「demande」<高崎要>-4
「あの…高崎さん」
「はい。お嬢様」
「今日一日、私のわがままを聞いてもらえますか?」
「ええ。もちろんでございます。なんなりとお申し付けください」
なんて言おう…恥ずかしくてストレートに言えないけど、言わなきゃ伝わらないかもしれない…。いや、執事っていうくらいだもの、察してくれるかも…。
「あ、あの。無理なら無理って言ってくださいね。本当に無理なお願いかもしれないので・・・」
「承知しました。でも、できる限りご要望にお応えしたく思います」
高崎はやわらかく微笑んだ。とても安心できる笑みだった。その笑みが、ちとせの背中を押した。

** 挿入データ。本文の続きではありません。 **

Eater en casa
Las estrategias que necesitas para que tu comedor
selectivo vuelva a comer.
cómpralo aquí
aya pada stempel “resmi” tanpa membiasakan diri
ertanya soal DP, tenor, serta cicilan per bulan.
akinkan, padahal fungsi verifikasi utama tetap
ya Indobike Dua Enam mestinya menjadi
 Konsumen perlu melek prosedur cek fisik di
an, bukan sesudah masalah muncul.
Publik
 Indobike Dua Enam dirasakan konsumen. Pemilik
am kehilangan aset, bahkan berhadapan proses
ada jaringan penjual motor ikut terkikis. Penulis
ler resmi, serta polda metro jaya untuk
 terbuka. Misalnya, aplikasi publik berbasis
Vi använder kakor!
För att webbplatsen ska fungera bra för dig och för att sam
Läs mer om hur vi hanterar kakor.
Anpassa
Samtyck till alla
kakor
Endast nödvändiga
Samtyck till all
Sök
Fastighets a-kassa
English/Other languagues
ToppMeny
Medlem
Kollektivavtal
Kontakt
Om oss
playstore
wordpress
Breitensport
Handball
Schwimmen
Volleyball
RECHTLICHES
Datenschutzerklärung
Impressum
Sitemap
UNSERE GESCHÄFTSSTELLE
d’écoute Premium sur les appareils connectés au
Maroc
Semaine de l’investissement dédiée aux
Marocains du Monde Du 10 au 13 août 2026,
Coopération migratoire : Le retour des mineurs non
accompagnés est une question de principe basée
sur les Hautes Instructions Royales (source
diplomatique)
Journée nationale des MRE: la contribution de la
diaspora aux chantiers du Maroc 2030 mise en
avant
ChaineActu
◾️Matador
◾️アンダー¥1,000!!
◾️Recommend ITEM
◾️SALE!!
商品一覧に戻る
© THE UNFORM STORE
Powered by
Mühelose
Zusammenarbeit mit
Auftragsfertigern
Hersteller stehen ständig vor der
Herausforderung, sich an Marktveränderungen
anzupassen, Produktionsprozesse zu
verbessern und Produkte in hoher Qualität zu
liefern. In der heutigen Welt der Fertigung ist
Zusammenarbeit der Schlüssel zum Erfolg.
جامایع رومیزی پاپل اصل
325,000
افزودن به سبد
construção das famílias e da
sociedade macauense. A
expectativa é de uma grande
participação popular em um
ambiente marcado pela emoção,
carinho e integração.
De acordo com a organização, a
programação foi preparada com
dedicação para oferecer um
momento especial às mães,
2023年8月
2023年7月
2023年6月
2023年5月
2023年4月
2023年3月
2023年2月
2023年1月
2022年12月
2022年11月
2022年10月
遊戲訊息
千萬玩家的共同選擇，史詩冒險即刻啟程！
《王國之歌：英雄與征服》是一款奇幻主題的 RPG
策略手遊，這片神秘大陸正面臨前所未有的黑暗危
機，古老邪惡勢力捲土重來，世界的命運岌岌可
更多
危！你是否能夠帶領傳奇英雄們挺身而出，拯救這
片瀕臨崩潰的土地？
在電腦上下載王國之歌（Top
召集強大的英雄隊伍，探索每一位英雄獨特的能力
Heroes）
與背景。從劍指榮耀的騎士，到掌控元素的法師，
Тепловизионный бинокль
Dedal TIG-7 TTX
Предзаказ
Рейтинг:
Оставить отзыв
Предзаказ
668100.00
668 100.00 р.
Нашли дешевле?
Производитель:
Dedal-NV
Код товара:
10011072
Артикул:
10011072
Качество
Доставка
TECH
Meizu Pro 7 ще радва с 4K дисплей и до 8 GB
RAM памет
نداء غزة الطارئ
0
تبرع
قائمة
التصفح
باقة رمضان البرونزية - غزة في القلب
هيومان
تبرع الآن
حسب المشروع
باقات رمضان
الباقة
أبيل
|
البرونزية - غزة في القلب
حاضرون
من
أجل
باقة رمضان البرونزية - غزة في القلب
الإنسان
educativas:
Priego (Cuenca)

「きょ、今日は…わ、…私の初体験の相手になってもらえないでしょうか!」
…………言ってしまった。
優秀な執事は、少し間をとったものの、こう言った。
「私としては光栄に思いますが…よろしいのですか?初めての相手が私で…」
「いいんです!私っ…この年で経験してないことのほうが恥ずかしくてっ。た、高崎さんのようなステキな方が初めてなんて、私のほうこそ夢みたいです!」
ちとせは一気にしゃべると顔が紅潮して、少し涙ぐんでいた。
高崎はちとせの前にひざまずき、そっと手をとって話しかけた。
「経験の有無は、年齢に左右されることではありません。まして恥ずかしいなどと思うことはありませんよ。…何かあったのですか?差出がましいようですが、お嬢様のような純粋で可憐な方が、ご自分で思いつかれるようなことではないように感じますが…」
「…純粋で可憐なのが気持ち悪いんですって」
「…えっ?」
「大学の男の子たちが話していたのを…たまたま聞いてしまったの…。今どきこの年で処女だなんて気持ち悪い。三橋なんてまさに処女だろう って…」
はたはたと涙が落ちる。
執事は胸ポケットからチーフを取ると、そっと頬を拭った。
「そんなことがあったのですね…。さぞかし御辛かったでしょう。」
執事は手を少しだけ強く握り締め、そっとささやいた。
「そんな悲しいお気持ちのまま、私相手に経験してしまってよろしいのですか?将来の大切なかたのために…」
「いいの。本当に…いいの。高崎さんがいいの」
「…光栄です」
そう言うと、握った手にそっとキスをした。